For GST registered company to claim GST input tax, the standard IRAS requirement is to ensure that the purchases satisfy the following:

1.  There is a tax compliant supplier invoice supporting the purchases and GST input claim under s61(2)(a) with an invoice for an actual supply of good that complied with regulation 11(1)(f) of the GST General Regulations. 

2. The purchases is made in the course of business under s20(2) of GST Act.

However in the recent GST Board Review decision of GHY vs Comptroller on 7 August 2023, a GST input claims amounting to $1.34m in 2016 was rejected by the IRAS despite fulfilling the above conditions.

The brief facts of the case.

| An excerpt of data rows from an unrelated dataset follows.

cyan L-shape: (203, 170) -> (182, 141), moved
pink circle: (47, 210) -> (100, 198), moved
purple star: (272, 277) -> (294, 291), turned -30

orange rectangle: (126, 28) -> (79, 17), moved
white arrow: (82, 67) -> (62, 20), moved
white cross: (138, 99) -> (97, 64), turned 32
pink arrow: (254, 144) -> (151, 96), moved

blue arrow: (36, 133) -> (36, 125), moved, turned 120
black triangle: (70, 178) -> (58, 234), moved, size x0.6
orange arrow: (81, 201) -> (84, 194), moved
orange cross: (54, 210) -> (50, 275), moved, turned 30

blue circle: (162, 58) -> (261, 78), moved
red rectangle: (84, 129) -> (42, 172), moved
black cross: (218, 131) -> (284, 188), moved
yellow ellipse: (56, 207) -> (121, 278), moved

GHY a local GST registered business submitted an GST input claims of $1.34m for the purchase of SD cards and flash drives from a local GST registered supplier (which in turn purchased that from another supplier (“immediate supplier”) whom purchased from a purported manufacturer). The purchased SD cards and flash drives was sold and exported as zero-rated supply to Malaysia within 1 day to two Malaysian customers. Proper and GST compliant supplier invoices and documents including photographs of the unopened packages were kept and submitted to IRAS audit.

The GST Board of Review won in this case on the following basis:

GHY has failed to prove that the transactions were genuine under s52(3) of the GST Act which requires the GST person with GST input tax claims bears the burden of proof to show that input tax is claimable. The Comptroller does not have to prove that the transactions were fraudulent or sham transactions, or the existence of a missing trader fraud scheme, or indeed any other attempt to defraud the collection of public revenue.

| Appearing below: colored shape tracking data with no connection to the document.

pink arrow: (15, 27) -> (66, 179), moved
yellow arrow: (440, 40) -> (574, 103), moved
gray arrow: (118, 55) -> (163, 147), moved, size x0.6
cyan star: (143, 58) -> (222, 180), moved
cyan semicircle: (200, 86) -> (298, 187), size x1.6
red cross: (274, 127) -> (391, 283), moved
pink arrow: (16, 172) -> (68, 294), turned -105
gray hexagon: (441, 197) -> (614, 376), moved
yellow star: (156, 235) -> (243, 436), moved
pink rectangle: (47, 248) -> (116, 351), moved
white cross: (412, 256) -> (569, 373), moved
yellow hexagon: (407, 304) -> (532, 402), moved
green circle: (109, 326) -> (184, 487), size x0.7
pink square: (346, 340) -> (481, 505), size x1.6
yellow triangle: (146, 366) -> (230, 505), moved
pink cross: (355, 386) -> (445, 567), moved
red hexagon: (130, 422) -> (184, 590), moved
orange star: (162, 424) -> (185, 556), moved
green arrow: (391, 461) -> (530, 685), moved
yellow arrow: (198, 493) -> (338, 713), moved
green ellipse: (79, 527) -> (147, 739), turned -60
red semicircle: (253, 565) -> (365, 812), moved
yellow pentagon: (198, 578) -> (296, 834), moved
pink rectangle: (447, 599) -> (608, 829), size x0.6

Some of the major red flags raised by the Comptroller on the above case:

1 The inability to trace the goods to the purported manufacturing source or the supplier which sold the products to GHY supplier.

2 The unexplained reason why the “Osperia” brand of products is not known in the market and its purported manufacturer was not a registered member of the SD Card Association, nor listed among other licensed manufacturers under the CLA.

3 The lack of a commercial basis for the deal. GHY earned a mark-up margin of 0.96% to 2.88% in a risk-free arrangement being just a middleman. Both the Malaysian customers and supplier were introduced by a third party.

4 Both the directors of the manufacturer and its immediate supplier had no knowledge of this sale transactions. The manufacturer was only in the business of olive oil trading and was not carrying on any other businesses.

Interestingly, although this case bears similarity to MTF. This section was not invoked by the Comptroller as it was only introduced after 2016 (the period of GST input claims by GHY) on 1 Jan 2021 through s20(2A) which expands the power of Comptroller to deny GST input tax claim if a taxable person knew or should have known was a part of any arrangement to cause loss of public revenue regardless of whether actual revenue loss to IRAS. We have discussed the implication to all GST registered business on our earlier article “Too Good to be True” dated April 16, 2021 on what are the simple steps that you can prevent the risk of your GST input tax being rejected by IRAS.

Separately, it is not required for the Comptroller to prosecute GHY under the GSTA for fraud. It is the Comptroller’s discretion to be made as a matter of policy or practical considerations.